The estimated population of Eared doves (there are Inca doves as well which are smaller still) in the region is about 40 million but nobody really knows. The population fluctuates with the amount of food available, which in turn impacts the number of times the doves breed. What they do know is that generally they breed five times a year and have two eggs each time with an 80% success rate of seeing their young through to adulthood. They feed on three main crops, maize or corn, sorghum and winter wheat when the moisture of the soil allows this crop to be produced. If there is no winter wheat they will go on the shoots of the soybean plants when just planted and coming through. This is the worst damage for farmers because it damages a whole new plant not just a few grains taken.
As a guide, the doves are shot in the hill ground or what is known as ‘roosts’ or ‘temporary roosts’ between late June and late February but at some point in the second half of February and mid-March (depending on weather and crop conditions) they start to leave the roosts and head for the fields in earnest where they remain until late June. This is when the harvesting has been done and there is a lot of food available which often tempts the birds to breed again. We shoot them travelling from temporary roosts to feeding areas or water, sometimes in the temporary roost, sometimes just leaving and other times closer to the fields to which they are travelling. It is rare to shoot them actually arriving/landing in the fields to which they are coming to feed because close to the feeding area the birds fly lower and slower. This is more common for pigeon shooting in other areas of Argentina, which is similar to how we often shoot our pigeons.

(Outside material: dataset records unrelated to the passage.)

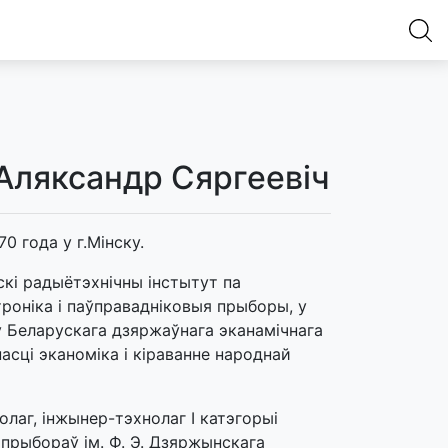
Аляксандр Сяргеевіч
0 года у г.Мінску.
скі радыётэхнічны інстытут па
роніка і паўправадніковыя прыборы, у
у Беларускага дзяржаўнага эканамічнага
асці эканоміка і кіраванне народнай
олаг, інжынер-тэхнолаг I катэгорыі
прыбораў ім. Ф. Э. Дзяржынскага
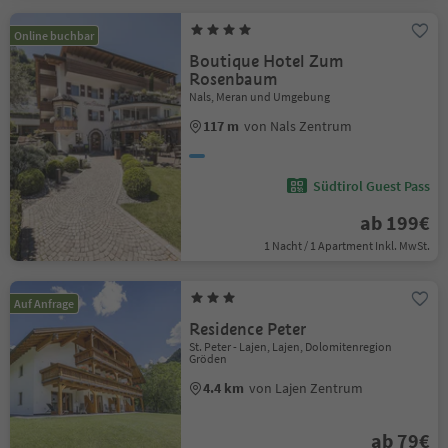
Online buchbar
Boutique Hotel Zum
Rosenbaum
Nals, Meran und Umgebung
117 m
von Nals Zentrum
Südtirol Guest Pass
ab 199€
1 Nacht / 1 Apartment Inkl. MwSt.
Auf Anfrage
Residence Peter
St. Peter - Lajen, Lajen, Dolomitenregion
Gröden
4.4 km
von Lajen Zentrum
ab 79€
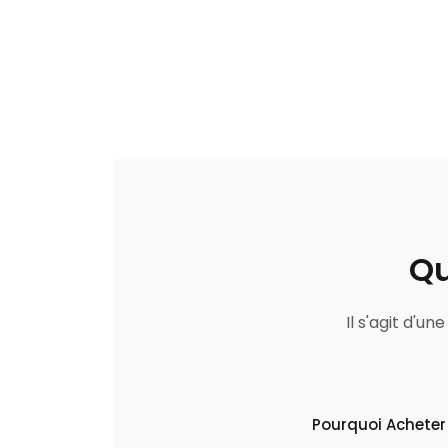
Qu
Il s'agit d'u
Pourquoi Acheter 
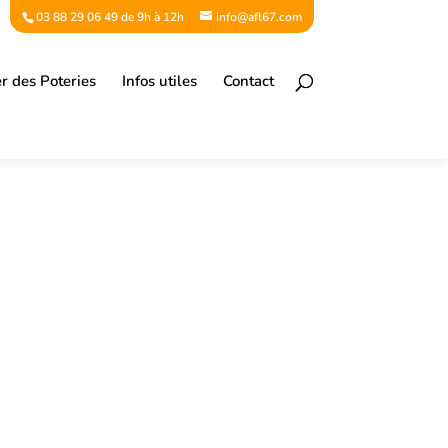
03 88 29 06 49 de 9h à 12h
info@afl67.com
er des Poteries
Infos utiles
Contact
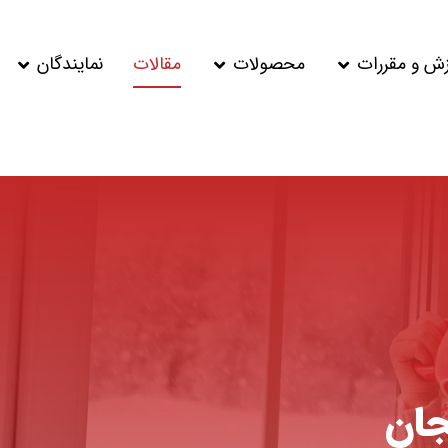
زش و مقررات
محصولات
مقالات
نمایندگان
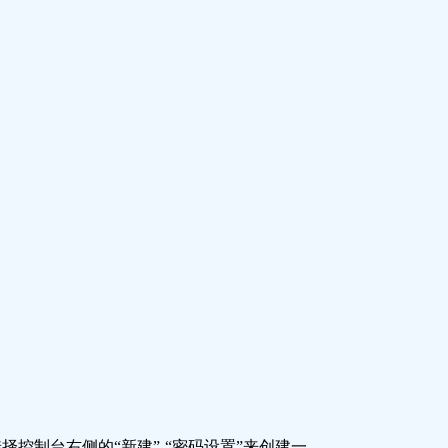
我们选择控制台右侧的“新建”-“密码设置”来创建一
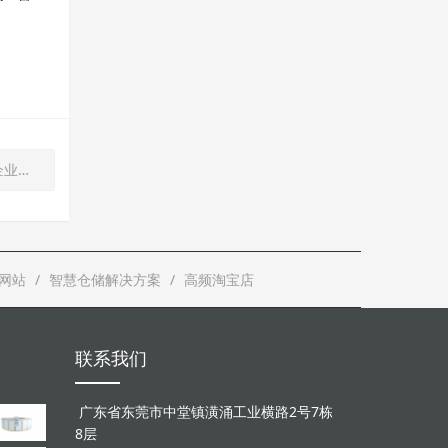
损耗
网站
智慧仓储解决方案
高频淘宝店
联系我们
广东省东莞市中堂镇潢涌工业横路2号7栋
8层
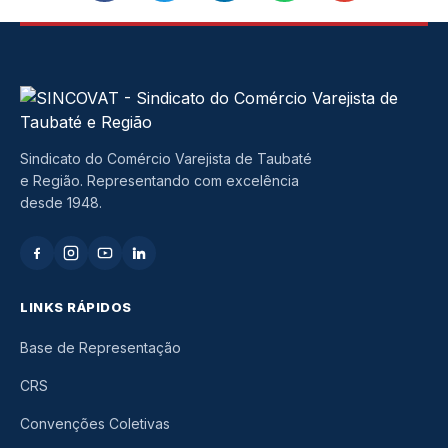
Sindicato do Comércio Varejista de Taubaté
e Região. Representando com excelência
desde 1948.
LINKS RÁPIDOS
Base de Representação
CRS
Convenções Coletivas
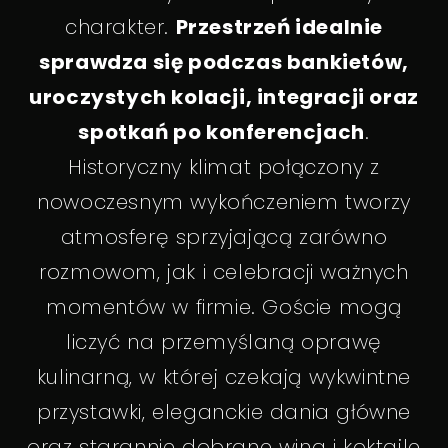
charakter.
Przestrzeń idealnie
sprawdza się podczas bankietów,
uroczystych kolacji, integracji oraz
spotkań po konferencjach
.
Historyczny klimat połączony z
nowoczesnym wykończeniem tworzy
atmosferę sprzyjającą zarówno
rozmowom, jak i celebracji ważnych
momentów w firmie. Goście mogą
liczyć na przemyślaną oprawę
kulinarną, w której czekają wykwintne
przystawki, eleganckie dania główne
oraz starannie dobrane wina i koktajle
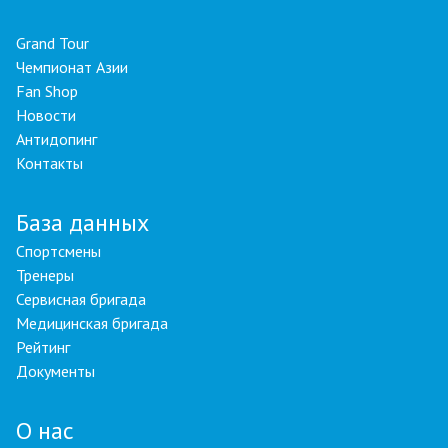
Grand Tour
Чемпионат Азии
Fan Shop
Новости
Антидопинг
Контакты
База данных
Спортсмены
Тренеры
Сервисная бригада
Медицинская бригада
Рейтинг
Документы
О нас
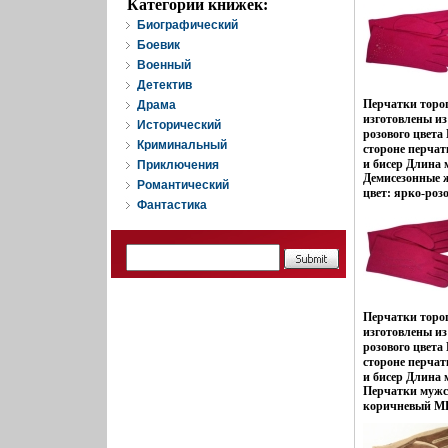
Категории книжек:
Торговая марка
Биографический
Размер: M;S С
Боевик
Военный
Детектив
Перчатки тор
Драма
изготовлены из
Исторический
розового цвета
Криминальный
стороне перчат
и бисер Длина
Приключения
Демисезонные ж
большого паль
Романтический
цвет: ярко-роз
5 5 см Длина п
Фантастика
8193y.
PH-79 Торговая
ярко-розового 
Румыния.
Перчатки тор
изготовлены из
розового цвета
стороне перчат
и бисер Длина
Перчатки мужск
большого паль
коричневый MKH
5 5 см Длина п
PH-75 Торговая
ярко-розовый 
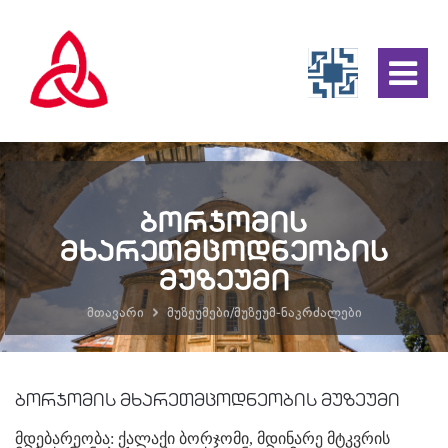
ბორჯომის
მხარეთმცოდნეობის
მუზეუმი
მთავარი
მუზეუმები/მუზეუმ-ნაკრძალები
ბორჯომის მხარეთმცოდნეობის მუზეუმი
მდებარეობა:
ქალაქი ბორჯომი, მდინარე მტკვრის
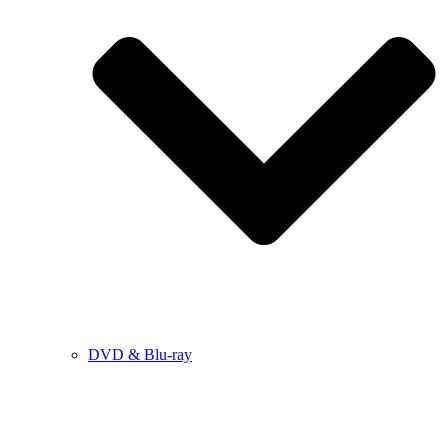
DVD & Blu-ray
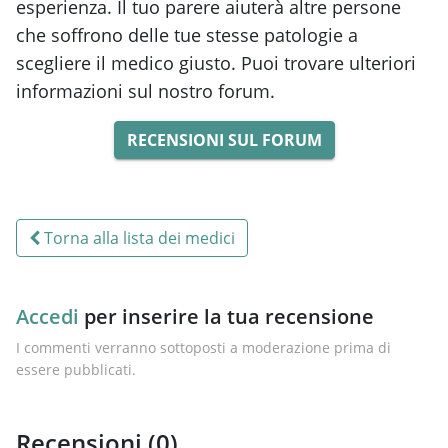
esperienza. Il tuo parere aiuterà altre persone
che soffrono delle tue stesse patologie a
scegliere il medico giusto. Puoi trovare ulteriori
informazioni sul nostro forum.
RECENSIONI SUL FORUM
Torna alla lista dei medici
Accedi
per inserire la tua recensione
I commenti verranno sottoposti a moderazione prima di
essere pubblicati.
Recensioni (
0
)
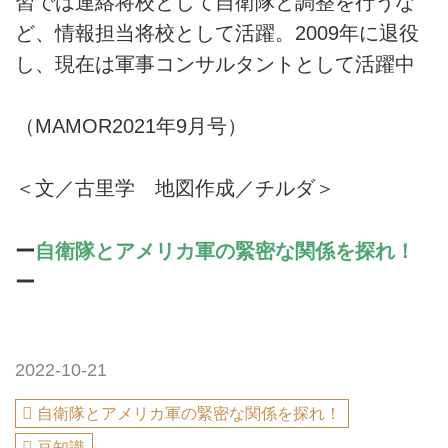
習では連絡将校として自衛隊と調整を行うな
ど、情報担当将校として活躍。2009年に退役
し、現在は軍事コンサルタントとして活躍中
（MAMOR2021年9月号）
＜文／古里学 地図作成／チルダ＞
ー
自衛隊とアメリカ軍の緊密な関係を探れ！
ー
2022-10-21
自衛隊とアメリカ軍の緊密な関係を探れ！
豆知識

Before the shooting of doves began in the 1970s, the farmers set poison, which was effective but indiscriminate, killing all types of other birds and mammals. Nowadays, farmers/landowners gain income from the shooting rights for people to shoot on their land and there is decent protection for their crops though neither shooting nor poisoning fully stops crop damage with the population as it is. We cannot tell you that every last dove shot is picked because that is not true: the terrain is often difficult and the brush can be very thick with thorny bushes, and this is why dogs are not used but the field assistants (FAs) do collect what they can find by sight and the doves are donated to local causes. In the case of David Denies, all the birds are cleaned and taken to the Sister Theresa Foundation where over 500 hundred children are fed once a day at 6pm in five different dining rooms. We enjoyed dove breasts rolled in bacon at lunch and ‘dove burgers’ were on the menu card at dinner as well. They are very good if cooked right, crispy on the outside and still pink and tender on the inside.
Because Córdoba, Argentina offers a true year-round dove hunting season, a two- or three-day extension can be easily added to other shooting in Bolivia, Paraguay or Uruguay and with dorado fishing at Pira Lodge in the Ibera marsh, or even with trout fishing in Patagonia and Chile’s lake region.